Supplied material: Begin

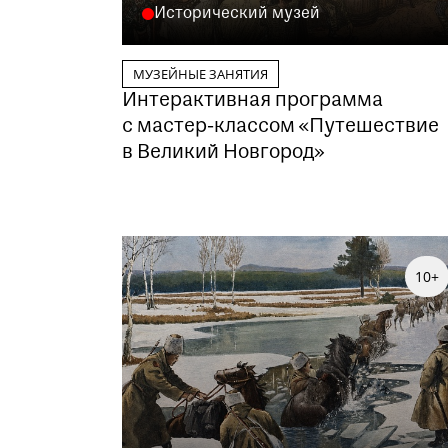
Исторический музей
МУЗЕЙНЫЕ ЗАНЯТИЯ
Интерактивная программа
с мастер-классом «Путешествие
в Великий Новгород»
10+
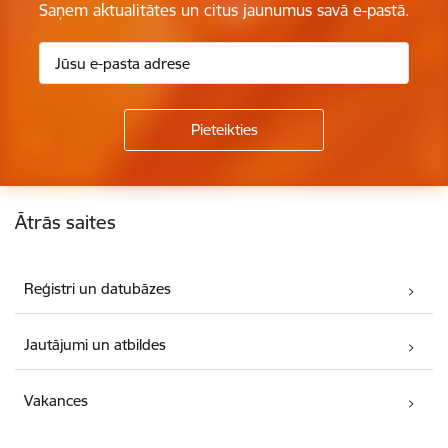
Saņem aktualitātes un citus jaunumus savā e-pastā.
Kājene
Ātrās saites
Reģistri un datubāzes
Jautājumi un atbildes
Vakances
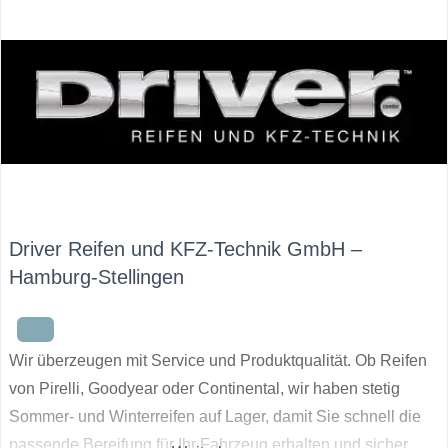
Driver Reifen und KFZ-Technik GmbH –
Hamburg-Stellingen
Wir überzeugen mit Service und Produktqualität. Ob Reifen
von Pirelli, Goodyear oder Continental, wir haben stetig
Sommer- und Winterreifen auf Lager, damit Sie schnell die
passende Bereifung für Ihr Fahrzeug erhalten und sicher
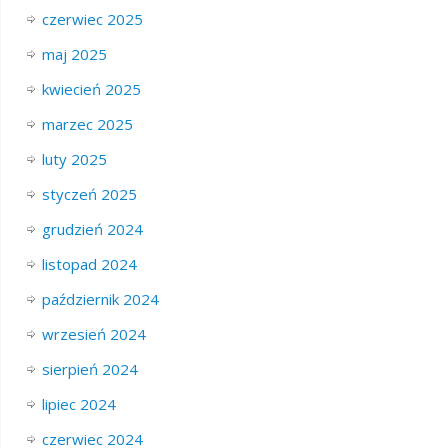
czerwiec 2025
maj 2025
kwiecień 2025
marzec 2025
luty 2025
styczeń 2025
grudzień 2024
listopad 2024
październik 2024
wrzesień 2024
sierpień 2024
lipiec 2024
czerwiec 2024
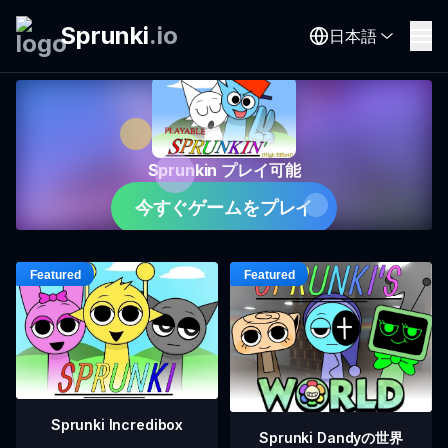
Sprunki
.
io
日本語
Sprunkin プレイ可能
今すぐゲームをプレイ
Sprunki Incredibox
Sprunki Dandyの世界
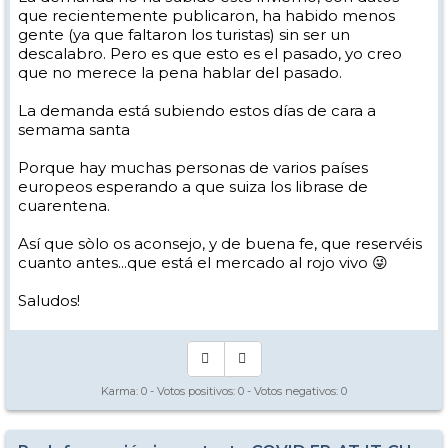
que recientemente publicaron, ha habido menos
gente (ya que faltaron los turistas) sin ser un
descalabro. Pero es que esto es el pasado, yo creo
que no merece la pena hablar del pasado.
La demanda está subiendo estos días de cara a
semama santa
Porque hay muchas personas de varios países
europeos esperando a que suiza los librase de
cuarentena.
Así que sòlo os aconsejo, y de buena fe, que reservéis
cuanto antes...que está el mercado al rojo vivo 😜
Saludos!
Karma:
0
- Votos positivos:
0
- Votos negativos:
0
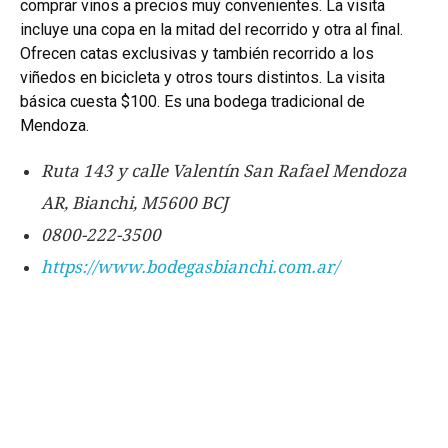
comprar vinos a precios muy convenientes. La visita
incluye una copa en la mitad del recorrido y otra al final.
Ofrecen catas exclusivas y también recorrido a los
viñedos en bicicleta y otros tours distintos. La visita
básica cuesta $100.
Es una bodega tradicional de
Mendoza.
Ruta 143 y calle Valentín San Rafael Mendoza
AR, Bianchi, M5600 BCJ
0800-222-3500
https://www.bodegasbianchi.com.ar/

Supplied material: End

## [Requirement]
Your answer should be one number: how many lines above include the word "recorrido".

## [Response]
2